Last week was the first time in a few months that I added a new film to The Film Playlist. Last week was also the first time in a while that I looked at what movies were playing in theaters. There were no films out that interested me for months. With the start of the summer season approaching though, I figured plenty of new films will be out in theaters so I checked to see if anything new and interesting was out yet. What caught my eye was the film Sing Street. I saw the trailer for it as a preview at some point in the fall or winter and I totally forgot about it. I also knew it would make a perfect addition to The Film Playlist. I saw it Tuesday. It was excellent. Much better than Begin Again. Why is the film I wrote about last week even relevant? Let me explain.

Sing Street is the creation of writer and director John Carney. Yes, the same John Carney who also wrote and directed Begin Again. His film Once is another of his claims to fame. All three films involve music. If each film on the playlist was like a song and like a song had an artist who performed it or in this case produced/wrote/directed it, John Carney would be the artist listed for two films on the list so far. I haven’t seen Once, but I probably should. Then John Carney would be on the playlist three times.

Sing Street is the latest of John Carney’s music films. It premiered at the 2016 Sundance Film Festival and was released in theaters in the U.S. on April 15th. It stars newcomers, Ferdia Walsh-Peelo, Ben Carolan, and Mark McKenna, fresh faces, Jack Reynor and Lucy Boynton, and TV vets, Aidan Gillen and Maria Doyle Kennedy. This film is partially based on Carney’s life as a student at Synge Street, a Christian Brothers school, in Dublin, Ireland. The film is set during the 80’s and has plenty of references to 80’s rock bands such as Duran Duran, The Cure, Genesis, Hall & Oates, and more. It’s a coming of age film that tells the story of Conor “Cosmo” Lalor (Walsh-Peelo), a teenage boy who gets transferred to the Synge Street School after his family (Gillen as his Dad and Doyle Kennedy as his Mom) can no longer afford to send him to private school. The atmosphere at Conor’s new school is much more rough than normal between his classmates, school bullies, and the head Brother of the school. He befriends a boy named Darren (Carolan) who helps to show him the ropes. Shortly after this occurs, Conor decides to start a band that makes music videos to impress a girl named Raphina (Boynton) who lives near the school and watches the boys as they travel to class each day. Conor and Darren recruit a few of their other classmates to join the band in which Conor is the lead singer and Darren is the band manager. With the guidance of Conor’s older brother, Brendan (Reynor), Conor and his bandmate, Eamon (McKenna), write a song impressive enough to garner the attention of Raphina who agrees to star in a music video for the song. From then on, their band, Sing Street (a pun off of Synge Street), and Conor’s interest in music takes off. The band becomes more than just a way to win a girl. It becomes a way out of Ireland and in the midst of it all, Conor experiences more personal growth than he could have ever imagined.
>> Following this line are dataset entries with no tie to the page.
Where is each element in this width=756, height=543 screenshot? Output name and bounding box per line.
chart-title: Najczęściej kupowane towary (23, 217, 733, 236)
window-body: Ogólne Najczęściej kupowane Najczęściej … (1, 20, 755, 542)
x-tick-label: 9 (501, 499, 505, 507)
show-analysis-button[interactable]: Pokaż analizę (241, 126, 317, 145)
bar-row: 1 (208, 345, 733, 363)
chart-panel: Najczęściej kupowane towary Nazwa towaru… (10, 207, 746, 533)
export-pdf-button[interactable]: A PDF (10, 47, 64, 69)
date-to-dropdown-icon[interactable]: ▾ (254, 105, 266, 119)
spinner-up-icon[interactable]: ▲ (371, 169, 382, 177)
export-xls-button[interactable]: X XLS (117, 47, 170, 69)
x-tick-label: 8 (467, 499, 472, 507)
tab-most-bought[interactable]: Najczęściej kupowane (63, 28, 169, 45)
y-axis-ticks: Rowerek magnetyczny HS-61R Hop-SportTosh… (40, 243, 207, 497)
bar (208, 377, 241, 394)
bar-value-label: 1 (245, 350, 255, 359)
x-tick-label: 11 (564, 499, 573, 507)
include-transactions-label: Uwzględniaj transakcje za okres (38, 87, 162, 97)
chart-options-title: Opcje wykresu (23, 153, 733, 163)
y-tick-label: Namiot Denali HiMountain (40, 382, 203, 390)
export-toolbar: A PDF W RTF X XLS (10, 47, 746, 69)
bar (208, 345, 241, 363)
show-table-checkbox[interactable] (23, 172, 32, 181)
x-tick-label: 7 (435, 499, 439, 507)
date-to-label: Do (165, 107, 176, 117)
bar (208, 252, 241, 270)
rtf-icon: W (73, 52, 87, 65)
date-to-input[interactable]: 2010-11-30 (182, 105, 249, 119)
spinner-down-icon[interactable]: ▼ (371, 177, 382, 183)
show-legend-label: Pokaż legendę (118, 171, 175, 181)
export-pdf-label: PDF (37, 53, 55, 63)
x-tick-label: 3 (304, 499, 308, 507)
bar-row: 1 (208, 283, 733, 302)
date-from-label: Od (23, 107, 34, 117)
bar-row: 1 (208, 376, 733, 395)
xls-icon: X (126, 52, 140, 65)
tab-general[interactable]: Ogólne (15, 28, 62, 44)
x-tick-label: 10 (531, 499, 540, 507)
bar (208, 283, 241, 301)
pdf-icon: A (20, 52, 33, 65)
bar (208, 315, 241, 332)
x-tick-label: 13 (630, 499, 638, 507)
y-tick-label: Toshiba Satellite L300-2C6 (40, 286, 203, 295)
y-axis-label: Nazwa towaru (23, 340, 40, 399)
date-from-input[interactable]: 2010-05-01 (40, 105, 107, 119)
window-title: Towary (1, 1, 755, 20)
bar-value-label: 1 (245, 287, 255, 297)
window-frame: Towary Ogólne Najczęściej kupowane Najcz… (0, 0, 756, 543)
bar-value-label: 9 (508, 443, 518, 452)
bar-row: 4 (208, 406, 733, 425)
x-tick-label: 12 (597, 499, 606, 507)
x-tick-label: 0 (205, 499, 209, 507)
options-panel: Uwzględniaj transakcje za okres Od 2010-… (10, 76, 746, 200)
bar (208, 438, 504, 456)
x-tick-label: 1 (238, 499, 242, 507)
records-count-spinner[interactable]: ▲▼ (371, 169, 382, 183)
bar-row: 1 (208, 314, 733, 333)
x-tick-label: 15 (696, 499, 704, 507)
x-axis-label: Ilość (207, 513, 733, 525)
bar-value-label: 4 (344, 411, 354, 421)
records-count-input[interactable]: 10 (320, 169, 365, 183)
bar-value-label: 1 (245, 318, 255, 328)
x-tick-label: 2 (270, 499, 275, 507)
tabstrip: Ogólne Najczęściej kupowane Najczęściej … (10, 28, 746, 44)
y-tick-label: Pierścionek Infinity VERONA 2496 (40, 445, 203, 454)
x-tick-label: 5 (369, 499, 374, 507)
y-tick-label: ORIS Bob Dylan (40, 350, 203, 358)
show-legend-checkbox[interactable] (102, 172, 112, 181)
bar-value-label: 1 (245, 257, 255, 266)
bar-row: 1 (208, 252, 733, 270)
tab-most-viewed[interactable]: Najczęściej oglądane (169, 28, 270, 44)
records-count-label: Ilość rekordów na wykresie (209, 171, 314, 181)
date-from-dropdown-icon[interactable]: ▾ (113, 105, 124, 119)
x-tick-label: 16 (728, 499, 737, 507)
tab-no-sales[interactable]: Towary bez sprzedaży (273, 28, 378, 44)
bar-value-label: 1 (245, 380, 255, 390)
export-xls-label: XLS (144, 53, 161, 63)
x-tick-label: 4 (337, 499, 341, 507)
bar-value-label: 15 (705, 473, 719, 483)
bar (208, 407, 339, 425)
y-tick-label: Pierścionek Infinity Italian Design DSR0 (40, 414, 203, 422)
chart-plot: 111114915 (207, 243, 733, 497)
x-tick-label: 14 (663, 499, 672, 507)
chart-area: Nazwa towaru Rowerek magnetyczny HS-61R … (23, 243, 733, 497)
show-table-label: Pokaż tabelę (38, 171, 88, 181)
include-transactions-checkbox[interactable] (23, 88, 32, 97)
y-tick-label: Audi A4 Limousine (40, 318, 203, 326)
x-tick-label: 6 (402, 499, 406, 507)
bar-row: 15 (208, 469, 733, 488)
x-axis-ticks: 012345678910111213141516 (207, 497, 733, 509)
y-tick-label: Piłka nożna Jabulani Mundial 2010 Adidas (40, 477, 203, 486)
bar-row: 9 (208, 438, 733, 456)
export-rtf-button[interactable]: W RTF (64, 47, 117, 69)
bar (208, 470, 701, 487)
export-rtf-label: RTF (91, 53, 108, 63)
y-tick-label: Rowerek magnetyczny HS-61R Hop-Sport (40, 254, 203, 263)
The music in the film is 80’s pop rock style. The original songs in the movie take inspiration from songs by the 80’s bands featured in the film. The songs in the film were actually written and composed by Carney and Gary Clark. After hearing the first few original songs in the film, I could tell they sounded a lot like Carney’s style. He also wrote and composed songs for Begin Again. Although the music genres in each film are different, the style in Sing Street is very Carney-esque and has a slightly similar sound to the songs in Begin Again. It’s almost like a band coming out with another album. The songs are different and stylistically, a band may progress, but it still has their signature sound.

I really liked this movie. I liked the story (maybe because I’m a bit biased towards a good coming of age tale). I liked that many actors in this movie aren’t well known and that the movie was a first for a large portion of the cast. I liked the original music. In fact, I really liked/like the song “Drive It Like You Stole It”. I liked so much about this film. I liked it much more thanĀ Begin Again and I liked it overall. Since it was released back in April (probably only limited release then), I’m sure it won’t be in theaters much longer. Luckily I checked the movie showings and times last week and was able to catch it while it was still in theaters near me. I recommend it to any music fan, but especially if you were a child of the 80’s and loved 80’s rock or even if you still love 80’s rock. It’s a great throwback music film, but also a great music film in general.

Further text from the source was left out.